Wenn Schlittschuhläufer elegant über Eisflächen gleiten, liegt das an einer dünnen Wasserschicht. Erst sie macht Eis so richtig rutschig. Die oft angeführte Weisheit, das Eis schmelze erst durch den darauf lastenden Druck oder durch die Reibung, stimmt so aber nicht. Tatsächlich ist die Eisschicht ständig durch einen quasiflüssigen, hauchdünnen Wasserfilm feucht, selbst deutlich unterhalb von null Grad Celsius – ein Effekt, den Physiker auch als Oberflächenschmelzen bezeichnen.

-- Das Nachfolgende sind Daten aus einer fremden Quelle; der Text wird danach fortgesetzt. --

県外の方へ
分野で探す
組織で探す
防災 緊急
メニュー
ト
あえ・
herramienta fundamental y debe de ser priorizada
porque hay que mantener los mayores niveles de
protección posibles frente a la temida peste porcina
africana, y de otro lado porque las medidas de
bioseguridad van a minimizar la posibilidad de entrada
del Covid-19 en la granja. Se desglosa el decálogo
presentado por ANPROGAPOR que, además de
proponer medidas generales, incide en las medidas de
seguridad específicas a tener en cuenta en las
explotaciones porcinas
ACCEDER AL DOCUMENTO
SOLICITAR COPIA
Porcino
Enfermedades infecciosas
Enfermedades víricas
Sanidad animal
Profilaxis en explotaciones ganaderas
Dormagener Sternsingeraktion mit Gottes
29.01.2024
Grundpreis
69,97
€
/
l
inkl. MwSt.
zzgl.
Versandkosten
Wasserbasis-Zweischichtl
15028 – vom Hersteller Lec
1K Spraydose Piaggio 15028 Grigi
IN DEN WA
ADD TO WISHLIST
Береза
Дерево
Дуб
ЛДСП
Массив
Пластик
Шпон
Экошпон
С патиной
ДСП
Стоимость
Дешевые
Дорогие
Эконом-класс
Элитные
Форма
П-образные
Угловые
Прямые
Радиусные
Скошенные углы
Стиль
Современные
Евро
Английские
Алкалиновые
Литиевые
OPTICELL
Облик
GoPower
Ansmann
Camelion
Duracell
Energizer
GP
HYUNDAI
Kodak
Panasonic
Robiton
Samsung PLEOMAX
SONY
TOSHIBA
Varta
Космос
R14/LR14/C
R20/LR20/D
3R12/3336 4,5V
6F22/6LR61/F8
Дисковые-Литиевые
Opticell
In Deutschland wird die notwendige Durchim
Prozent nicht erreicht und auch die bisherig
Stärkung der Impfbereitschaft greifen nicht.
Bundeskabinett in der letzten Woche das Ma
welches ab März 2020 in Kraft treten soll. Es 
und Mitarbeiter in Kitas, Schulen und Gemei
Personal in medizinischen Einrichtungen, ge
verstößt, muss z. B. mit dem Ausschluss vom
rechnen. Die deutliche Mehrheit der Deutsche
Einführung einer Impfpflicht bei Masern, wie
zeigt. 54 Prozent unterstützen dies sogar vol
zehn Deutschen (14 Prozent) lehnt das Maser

Ein schwer zu fassendes Phänomen

Diese Erscheinungen experimentell zu untersuchen, ist allerdings schwierig. Gängige Techniken waren lange Zeit entweder nicht empfindlich genug oder brauchten spezielle Laborbedingungen wie Ultrahochvakuum. Erst in den 1990er Jahren gelang das Forschern mit trickreichen Versuchsanordnungen. Inzwischen gibt es zahlreiche theoretische und experimentelle Arbeiten zur flüssigen Oberfläche einer freien Eisfläche.

Deutlich komplizierter wird es noch einmal, wenn ein anderer Festkörper das Eis berührt. Schließlich ist die Kontaktfläche dann für direkte Untersuchungen verborgen. Immerhin lässt sich dann noch messen, wie groß die Reibung bei verschiedenen Materialien und Gleitgeschwindigkeiten ist.

Gleichung für Gleiten auf Glatteis

In einer neuen Untersuchung verbindet der schwedische Physiker Bo Persson vom Institut für Festkörperforschung am Forschungszentrum Jülich nun die theoretischen Beschreibungen mit den experimentellen Daten. Persson entwickelte eine mathematische Formel für die Scherung, die auftritt, wenn ein Material am Eiskörper entlanggleitet, und dafür, wie die scherenden Kräfte beispielsweise von der Temperatur der Eisschicht abhängen. Dieser Gleichung zufolge kommt es auch bei einer Eisdecke, auf der ein anderes Material liegt, zu Oberflächenschmelzen – eine wenig überraschende Erkenntnis, die jeder Schlittschuhläufer oder einmal ausgeglittene Passant bestätigen kann. Mit Perssons Formel ist es nun allerdings besser möglich, diese Kräfte abhängig von Temperatur und Rutschgeschwindigkeit zu berechnen.

Der Wissenschaftler beschäftigt sich außerdem mit Reibungs- und Kontaktphänomenen auf Gummi, also etwa bei Schuhsohlen oder Reifen. Er will beides verbinden und nun beispielsweise Werkstoffe finden, die bei unterschiedlichen Bedingungen besser auf Eis haften. Doch darüber hinaus bereichert die Arbeit von Persson das theoretische Bild vom Gleiten auf Eis generell – möglicherweise sogar bis hin zu neuen Einblicken in das Fließen von Gletschern.